◆ DIRECTIONS FOR THIS TASK ◆
Images are not part of the copy; transcribe all the data exactly.

◆ RECORDS TO USE ◆
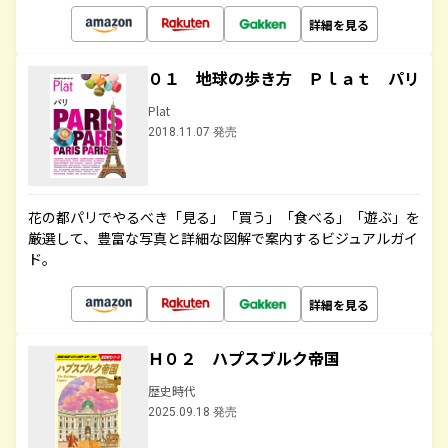
詳細を見る
０１ 地球の歩き方 Ｐｌａｔ パリ
Plat
2018.11.07 発売
花の都パリでやるべき「見る」「買う」「食べる」「遊ぶ」を
厳選して、豊富な写真と詳細な図解で案内するビジュアルガイ
ド。
詳細を見る
Ｈ０２ ハプスブルク帝国
歴史時代
2025.09.18 発売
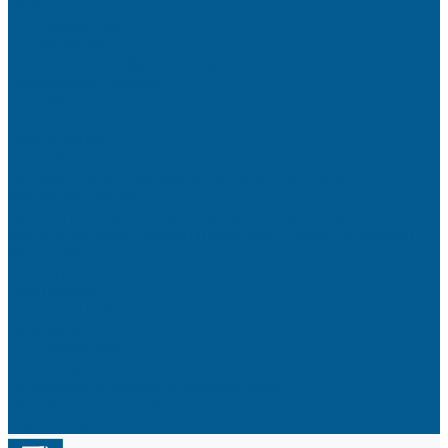
Новости
Сертификаты
Реквизиты
Политика конфиденциальности
Доставка и оплата
Контакты
...
Продукция
Услуги
Производство шкафов управления для
автоматизации
Проектирование систем автоматизации
Модернизация промышленного оборудования
Проекты
Решения
Компания
О компании
Новости
Сертификаты
Реквизиты
Политика конфиденциальности
Доставка и оплата
Контакты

◆ TASK OUTPUT ◆
詳細を見る
０１ 地球の歩き方 Ｐｌａｔ パリ
Plat
2018.11.07 発売
花の都パリでやるべき「見る」「買う」「食べる」「遊ぶ」を
厳選して、豊富な写真と詳細な図解で案内するビジュアルガイ
ド。
詳細を見る
Ｈ０２ ハプスブルク帝国
歴史時代
2025.09.18 発売
Новости
Сертификаты
Реквизиты
Политика конфиденциальности
Доставка и оплата
Контакты
...
Продукция
Услуги
Производство шкафов управления для
автоматизации
Проектирование систем автоматизации
Модернизация промышленного оборудования
Проекты
Решения
Компания
О компании
Новости
Сертификаты
Реквизиты
Политика конфиденциальности
Доставка и оплата
Контакты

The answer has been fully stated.